DATA RECORDS:
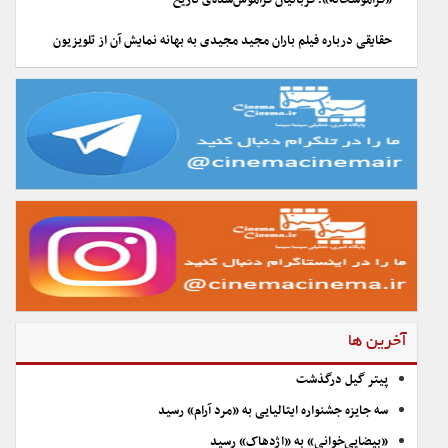
«فراموشخانه»؛ قربانیان فراموش‌شده‌ی تاریخ
حقایقی درباره فیلم باران مجید مجیدی به بهانه نمایش آن از تلویزیون
آخرین ها
پیتر گیل درگذشت
سه جایزه جشنواره ایتالیایی به «مرد آرام» رسید
«بیضایی‌خوانی» به «اژدهاک» رسید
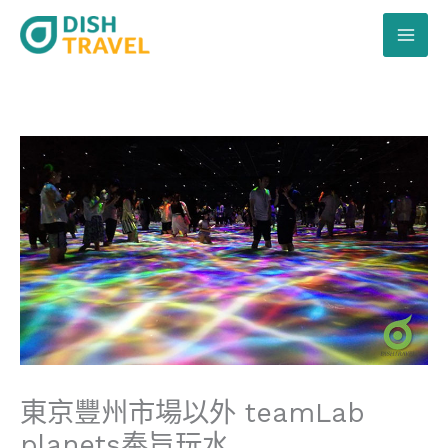
跳
至
主
要
內
容
東京豐州市場以外 teamLab
planets奉旨玩水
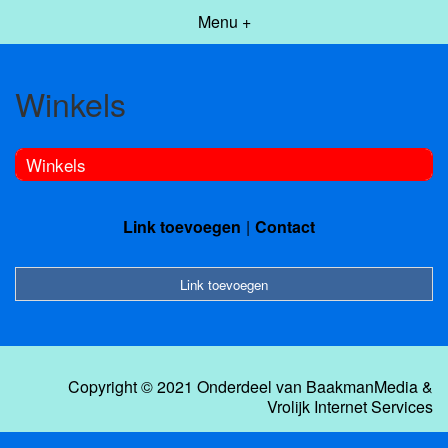
Menu +
Winkels
Winkels
Link toevoegen
Contact
Link toevoegen
Copyright © 2021 Onderdeel van
BaakmanMedia
&
Vrolijk Internet Services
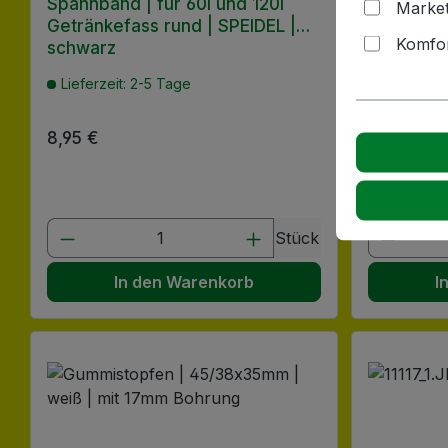
Spannband | für 60l und 120l
Auslaufha
Market
Getränkefass rund | SPEIDEL |
Komfor
schwarz
Lieferzeit: 2-5 Tage
Lieferzeit
Regulärer Preis:
8,95 €
Regulärer
4,82 €
Größere M
Produkt Anzahl: Gib den gewünscht
Produk
Stück
In den Warenkorb
I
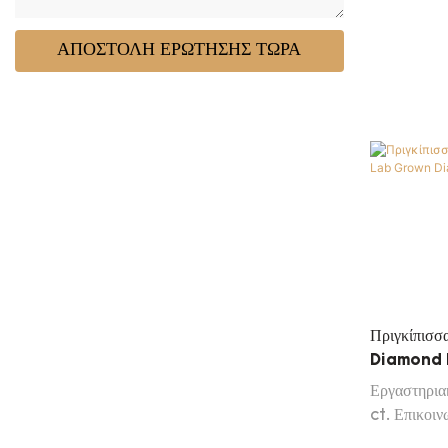
Update 
ΑΠΟΣΤΟΛΉ ΕΡΏΤΗΣΗΣ ΤΏΡΑ
Πριγκίπισ
Diamond 
Πιστοποιητ
Εργαστηρια
ct. Επικοιν
πελατών μας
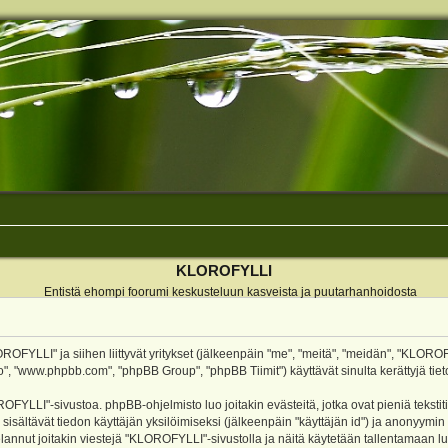
KLOROFYLLI
Entistä ehompi foorumi keskusteluun kasveista ja puutarhanhoidosta
ROFYLLI" ja siihen liittyvät yritykset (jälkeenpäin "me", "meitä", "meidän", "KLOROF
o", "www.phpbb.com", "phpBB Group", "phpBB Tiimit") käyttävät sinulta kerättyjä tieto
OFYLLI"-sivustoa. phpBB-ohjelmisto luo joitakin evästeitä, jotka ovat pieniä teksti
 sisältävät tiedon käyttäjän yksilöimiseksi (jälkeenpäin "käyttäjän id") ja anonyymin
annut joitakin viestejä "KLOROFYLLI"-sivustolla ja näitä käytetään tallentamaan lu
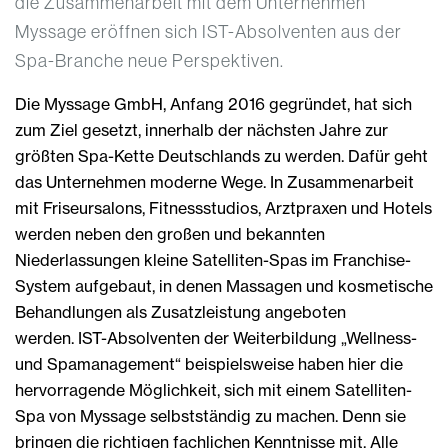
die Zusammenarbeit mit dem Unternehmen
Myssage eröffnen sich IST-Absolventen aus der
Spa-Branche neue Perspektiven.
Die Myssage GmbH, Anfang 2016 gegründet, hat sich
zum Ziel gesetzt, innerhalb der nächsten Jahre zur
größten Spa-Kette Deutschlands zu werden. Dafür geht
das Unternehmen moderne Wege. In Zusammenarbeit
mit Friseursalons, Fitnessstudios, Arztpraxen und Hotels
werden neben den großen und bekannten
Niederlassungen kleine Satelliten-Spas im Franchise-
System aufgebaut, in denen Massagen und kosmetische
Behandlungen als Zusatzleistung angeboten
werden. IST-Absolventen der Weiterbildung „Wellness-
und Spamanagement“ beispielsweise haben hier die
hervorragende Möglichkeit, sich mit einem Satelliten-
Spa von Myssage selbstständig zu machen. Denn sie
bringen die richtigen fachlichen Kenntnisse mit. Alle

GOAL OF THE EXERCISE: Which lines of the records above contain the word "Zusammenarbeit"? Report each one in full.

EXERCISE OUTPUT:
die Zusammenarbeit mit dem Unternehmen
das Unternehmen moderne Wege. In Zusammenarbeit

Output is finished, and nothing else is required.